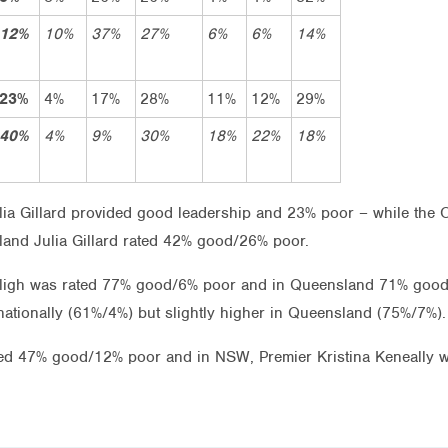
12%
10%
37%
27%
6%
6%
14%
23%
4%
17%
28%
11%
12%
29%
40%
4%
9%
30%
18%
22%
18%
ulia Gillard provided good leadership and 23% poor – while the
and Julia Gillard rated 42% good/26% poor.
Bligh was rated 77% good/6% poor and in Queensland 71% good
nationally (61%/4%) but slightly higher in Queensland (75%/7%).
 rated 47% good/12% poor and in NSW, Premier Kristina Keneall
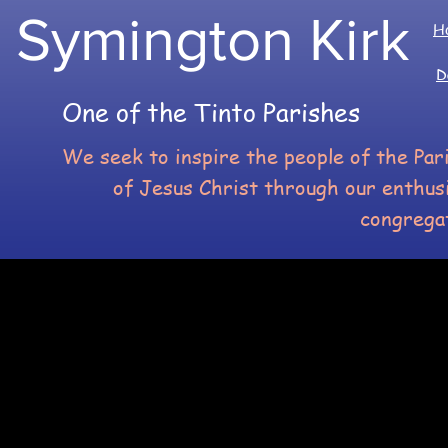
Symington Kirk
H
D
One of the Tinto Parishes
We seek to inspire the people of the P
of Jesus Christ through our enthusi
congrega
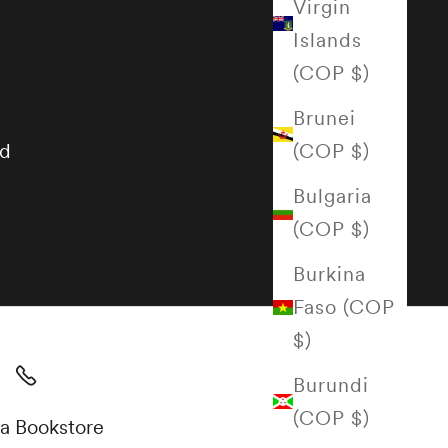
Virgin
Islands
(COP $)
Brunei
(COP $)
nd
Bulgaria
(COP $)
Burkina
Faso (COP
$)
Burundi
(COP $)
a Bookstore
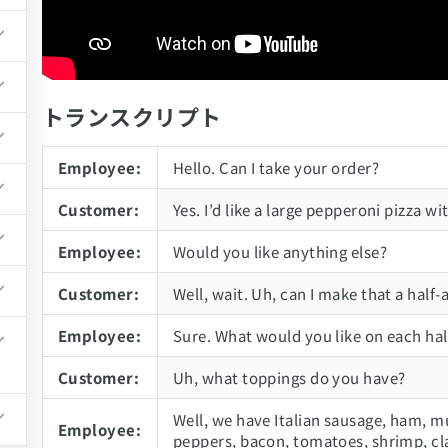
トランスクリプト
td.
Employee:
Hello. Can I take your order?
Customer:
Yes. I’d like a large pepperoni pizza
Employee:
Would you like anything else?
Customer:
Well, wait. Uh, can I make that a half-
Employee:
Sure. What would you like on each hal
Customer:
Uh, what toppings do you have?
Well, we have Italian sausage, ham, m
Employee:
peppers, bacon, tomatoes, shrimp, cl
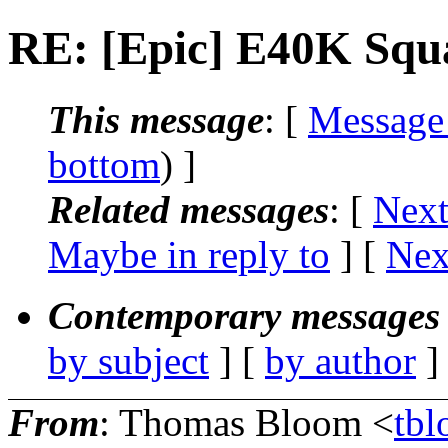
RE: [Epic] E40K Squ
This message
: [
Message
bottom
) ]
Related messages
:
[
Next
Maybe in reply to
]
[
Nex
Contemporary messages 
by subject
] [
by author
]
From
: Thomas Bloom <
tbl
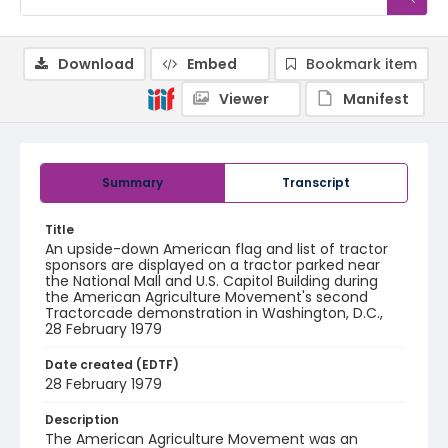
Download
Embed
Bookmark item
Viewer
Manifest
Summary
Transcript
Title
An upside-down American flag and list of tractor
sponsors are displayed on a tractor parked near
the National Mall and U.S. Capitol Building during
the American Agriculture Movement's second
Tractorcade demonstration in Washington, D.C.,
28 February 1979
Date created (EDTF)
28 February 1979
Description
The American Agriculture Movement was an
---
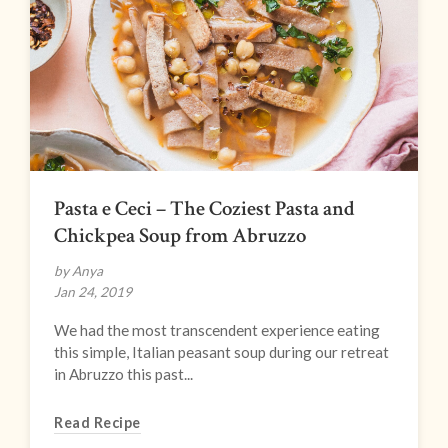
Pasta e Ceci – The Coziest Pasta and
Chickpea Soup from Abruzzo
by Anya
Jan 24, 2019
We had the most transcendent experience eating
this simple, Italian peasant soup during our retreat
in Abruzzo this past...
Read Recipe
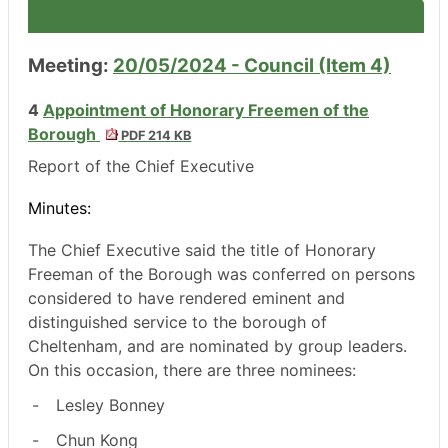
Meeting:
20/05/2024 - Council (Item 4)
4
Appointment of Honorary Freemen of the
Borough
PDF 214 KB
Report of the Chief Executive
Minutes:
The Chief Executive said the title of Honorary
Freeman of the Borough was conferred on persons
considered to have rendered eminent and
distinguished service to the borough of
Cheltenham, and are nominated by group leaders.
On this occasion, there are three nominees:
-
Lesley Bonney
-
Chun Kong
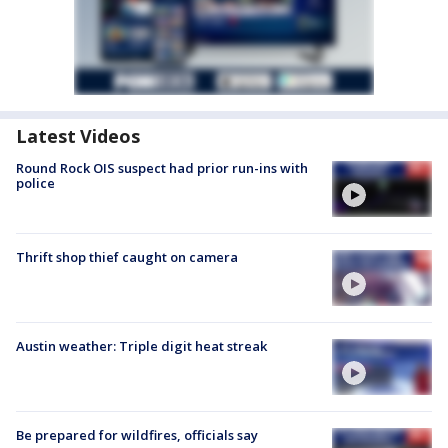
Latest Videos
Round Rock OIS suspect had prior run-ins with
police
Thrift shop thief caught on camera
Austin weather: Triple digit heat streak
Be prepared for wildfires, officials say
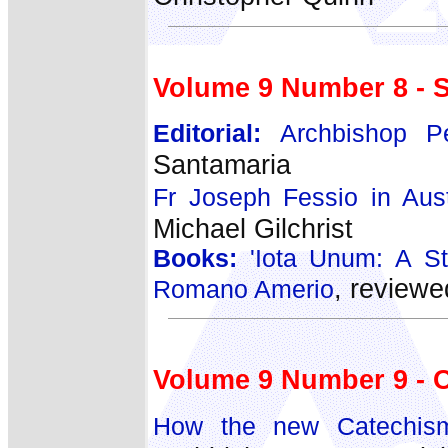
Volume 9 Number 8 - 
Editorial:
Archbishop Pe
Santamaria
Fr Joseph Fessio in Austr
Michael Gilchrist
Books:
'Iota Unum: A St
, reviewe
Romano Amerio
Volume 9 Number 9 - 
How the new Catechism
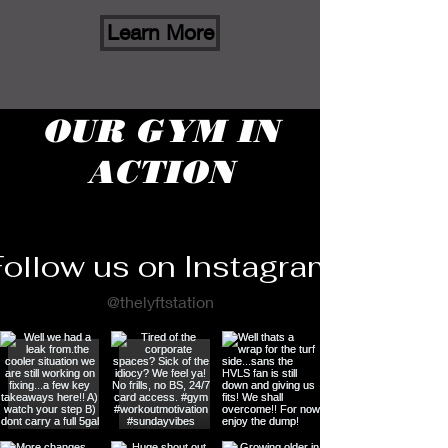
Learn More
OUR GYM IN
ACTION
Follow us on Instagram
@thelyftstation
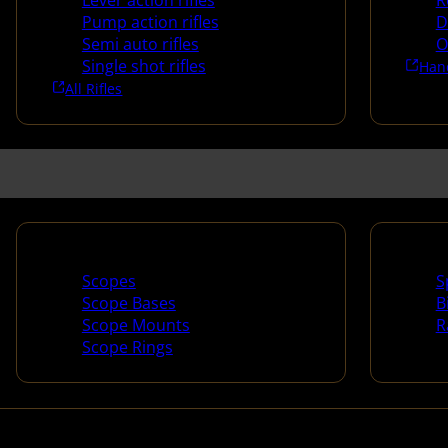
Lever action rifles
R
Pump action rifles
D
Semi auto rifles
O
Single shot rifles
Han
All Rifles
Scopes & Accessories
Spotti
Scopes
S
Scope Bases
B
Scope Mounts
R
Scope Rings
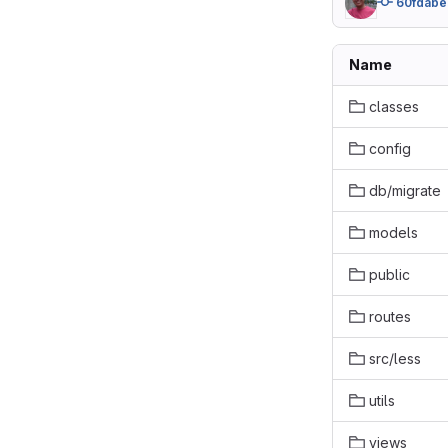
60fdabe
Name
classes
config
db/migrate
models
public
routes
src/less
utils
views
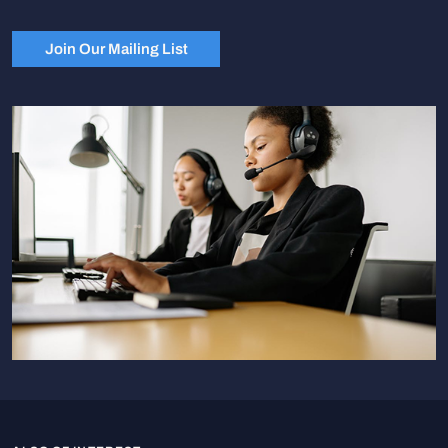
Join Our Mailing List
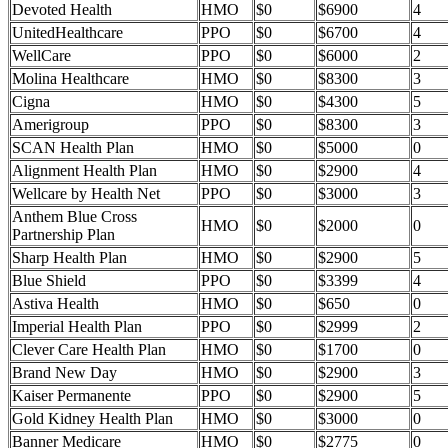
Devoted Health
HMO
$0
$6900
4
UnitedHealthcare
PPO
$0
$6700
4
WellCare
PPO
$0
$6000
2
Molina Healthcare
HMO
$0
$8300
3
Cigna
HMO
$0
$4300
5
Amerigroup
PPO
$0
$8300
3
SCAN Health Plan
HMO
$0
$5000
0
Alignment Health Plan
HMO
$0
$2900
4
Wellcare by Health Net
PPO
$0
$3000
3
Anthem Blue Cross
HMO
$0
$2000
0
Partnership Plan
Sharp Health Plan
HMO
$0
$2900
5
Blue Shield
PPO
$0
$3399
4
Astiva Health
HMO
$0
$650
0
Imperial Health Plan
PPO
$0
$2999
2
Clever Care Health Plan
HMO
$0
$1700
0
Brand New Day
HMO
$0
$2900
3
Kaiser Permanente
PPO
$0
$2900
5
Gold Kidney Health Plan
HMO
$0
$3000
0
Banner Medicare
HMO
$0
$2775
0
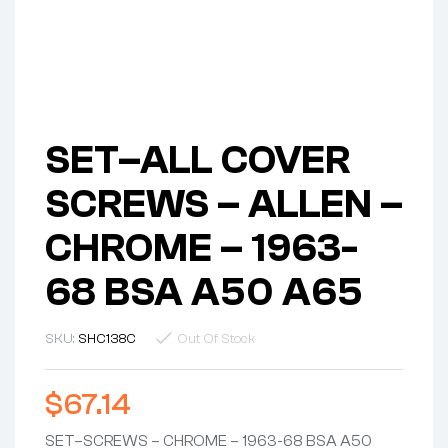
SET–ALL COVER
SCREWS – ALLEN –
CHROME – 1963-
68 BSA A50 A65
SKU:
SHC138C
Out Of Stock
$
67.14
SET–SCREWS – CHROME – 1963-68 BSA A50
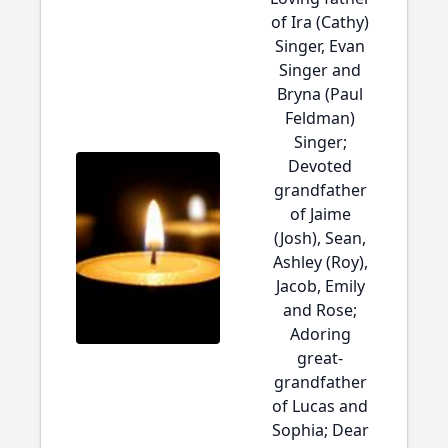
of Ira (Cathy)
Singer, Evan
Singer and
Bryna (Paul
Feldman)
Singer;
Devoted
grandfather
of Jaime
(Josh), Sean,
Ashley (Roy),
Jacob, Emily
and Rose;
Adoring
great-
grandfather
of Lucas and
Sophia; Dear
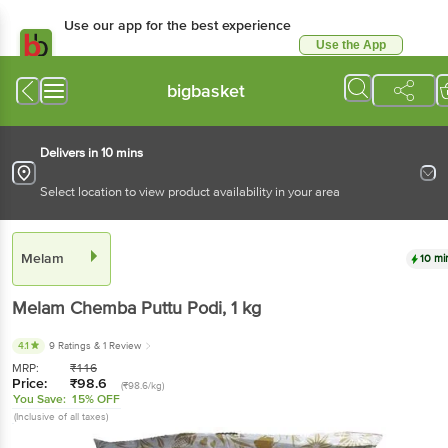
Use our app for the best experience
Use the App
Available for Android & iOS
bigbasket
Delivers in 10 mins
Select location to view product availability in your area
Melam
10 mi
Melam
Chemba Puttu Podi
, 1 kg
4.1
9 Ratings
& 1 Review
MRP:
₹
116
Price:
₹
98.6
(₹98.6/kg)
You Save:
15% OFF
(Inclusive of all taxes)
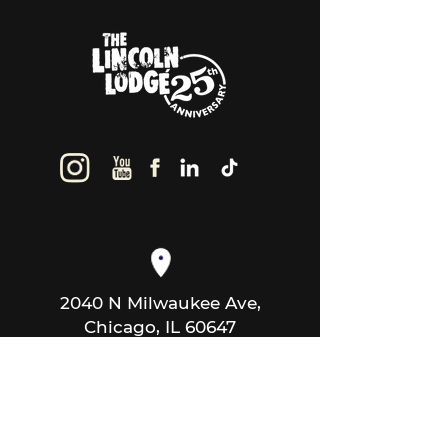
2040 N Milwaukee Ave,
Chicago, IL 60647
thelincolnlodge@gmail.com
---
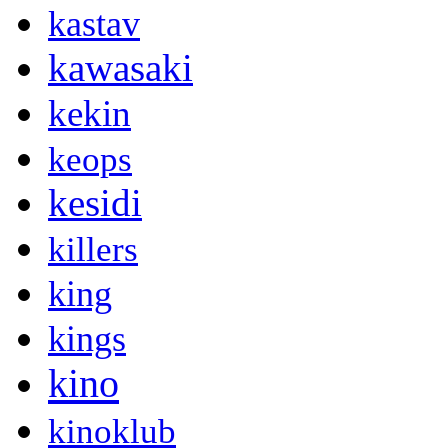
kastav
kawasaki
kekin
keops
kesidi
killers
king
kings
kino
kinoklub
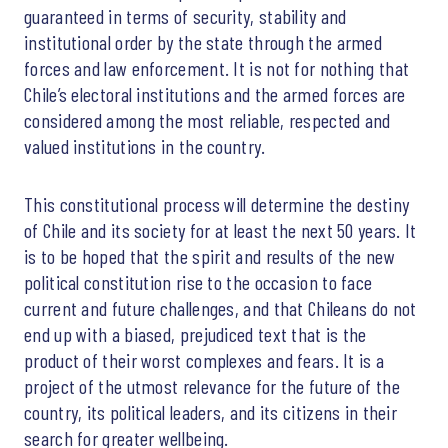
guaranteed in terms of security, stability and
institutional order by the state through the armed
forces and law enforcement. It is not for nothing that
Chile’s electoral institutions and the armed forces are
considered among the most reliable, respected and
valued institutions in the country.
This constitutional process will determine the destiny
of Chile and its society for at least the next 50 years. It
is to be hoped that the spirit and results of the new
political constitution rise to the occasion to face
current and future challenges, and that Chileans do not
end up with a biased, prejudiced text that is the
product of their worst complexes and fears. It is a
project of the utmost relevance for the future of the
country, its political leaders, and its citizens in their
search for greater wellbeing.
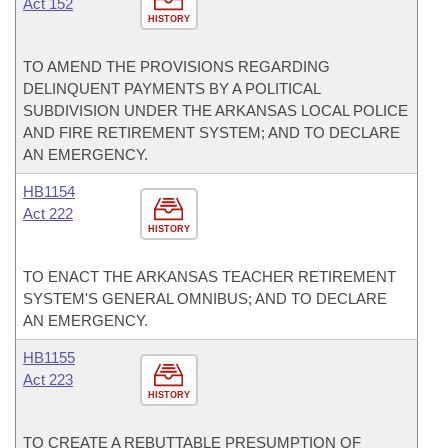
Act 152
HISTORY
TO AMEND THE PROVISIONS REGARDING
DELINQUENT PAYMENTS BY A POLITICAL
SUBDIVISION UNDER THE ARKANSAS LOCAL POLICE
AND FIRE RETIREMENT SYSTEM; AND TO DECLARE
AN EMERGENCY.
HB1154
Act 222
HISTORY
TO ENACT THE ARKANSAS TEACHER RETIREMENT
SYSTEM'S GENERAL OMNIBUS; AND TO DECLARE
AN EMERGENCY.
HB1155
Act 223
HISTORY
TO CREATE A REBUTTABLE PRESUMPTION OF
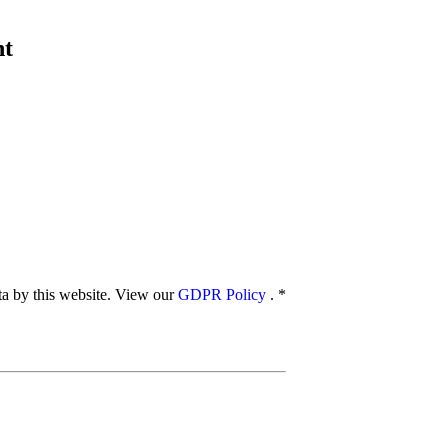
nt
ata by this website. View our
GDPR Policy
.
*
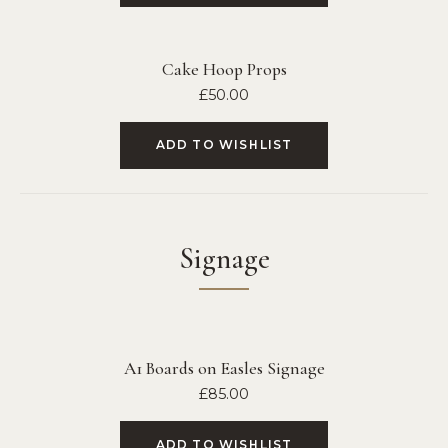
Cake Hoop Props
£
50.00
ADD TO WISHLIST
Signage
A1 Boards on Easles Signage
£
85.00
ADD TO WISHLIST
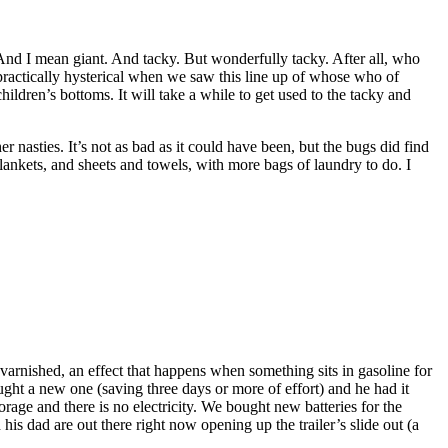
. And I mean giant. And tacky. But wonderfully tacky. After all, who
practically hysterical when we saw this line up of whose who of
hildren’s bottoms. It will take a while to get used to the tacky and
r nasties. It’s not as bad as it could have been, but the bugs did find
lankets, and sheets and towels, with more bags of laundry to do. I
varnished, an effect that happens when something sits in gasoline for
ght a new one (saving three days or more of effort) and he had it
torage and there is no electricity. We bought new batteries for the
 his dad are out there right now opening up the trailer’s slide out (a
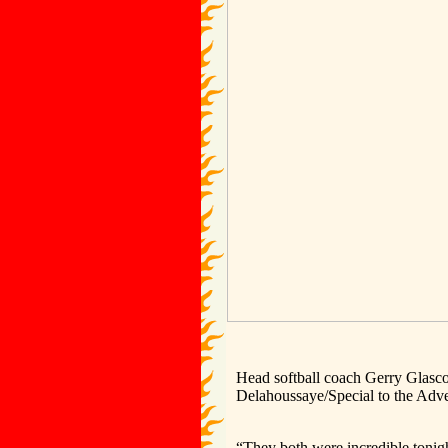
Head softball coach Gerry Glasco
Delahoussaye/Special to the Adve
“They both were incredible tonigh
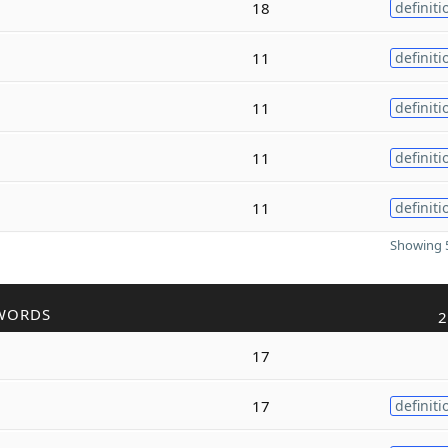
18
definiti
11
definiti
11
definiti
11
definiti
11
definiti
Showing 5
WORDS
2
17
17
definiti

» **What you should do**
Only one number is expected: the count of lines in the entries holding the string "while".

» **Written answer**
2